The evaluation of the risk of bias was conducted using CASP and several criteria were met. However, the assessments related to the identification of all important studies was low. Although several databases were searched, review authors did not clearly state that two reviewers had independently screened titles and abstracts and extracted the relevant studies. If was often not clear if a second reviewer had verified the extractions. This underscores the importance of adhering to reporting guidelines (e.g., PRISMA 2020 [18]) when reporting on this important step of the review. In addition, reviews were also downgraded if they included geographical and language restrictions.

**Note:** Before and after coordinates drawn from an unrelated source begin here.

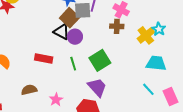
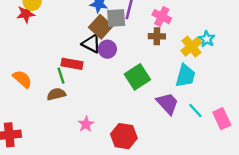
red rectangle: (44, 58) -> (72, 64), moved
cyan trapezoid: (156, 63) -> (185, 76), moved, turned 100
green line: (73, 64) -> (61, 76), moved
purple trapezoid: (97, 87) -> (168, 103), moved
brown semicircle: (29, 90) -> (56, 94), moved

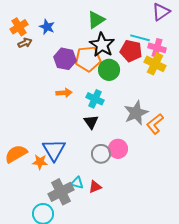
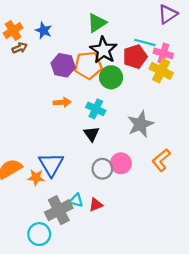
red pentagon: (131, 51) -> (135, 57), turned -30
orange L-shape: (155, 124) -> (161, 160), moved

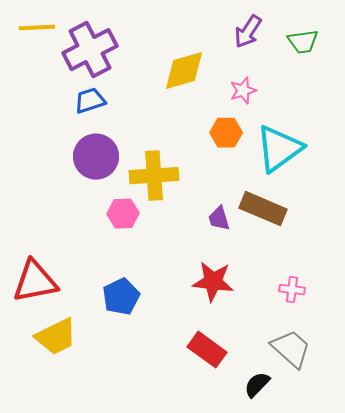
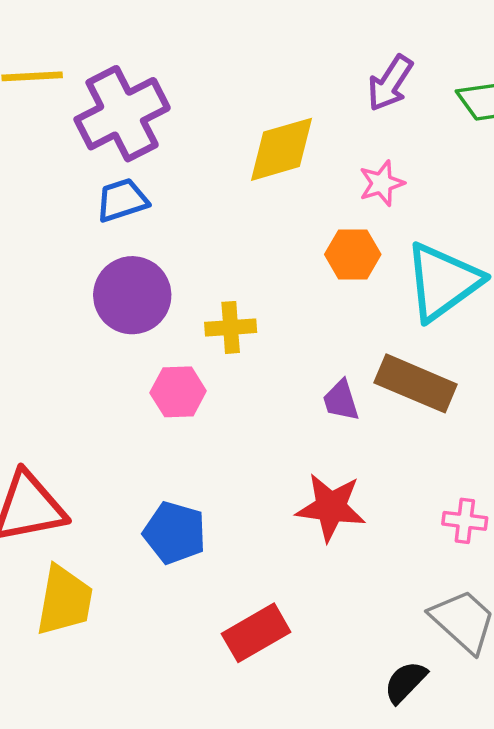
yellow cross: (154, 176) -> (231, 327), size x0.6
blue pentagon: (121, 297) -> (175, 533), turned -30
yellow trapezoid: (56, 337) -> (64, 601), turned -54
red rectangle: (207, 350) -> (256, 633), moved, turned -66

We found highly consistent evidence about the care provided by APNs, NPs and CNSs across 29 indicator categories at the patient, provider and health system levels. Care was assessed as equal or superior to the comparator (usual care, physicians) across a wide range of clinical settings, patient populations and acuity levels in almost all the reviews. Mixed findings were noted for quality of life, consultations, costs, emergency room visits, and health care service delivery where some studies favoured the control groups. However, no review or indicator category clearly favoured the control group.

Some areas have been examined extensively as evidenced by the number of reviews included in the indicator category. Indicators related to clinical categories (health, cardiovascular, diabetes, mental health), education-patient, mortality, quality of life, satisfaction-patient and family, signs and symptoms, adherence to best practice-provider, education-provider, prescribing, consultations, costs, emergency room visits, health care service delivery, hospitalization, length of stay, patient safety, quality of care, scope of practice and wait times were examined in 10 to 40 systematic reviews.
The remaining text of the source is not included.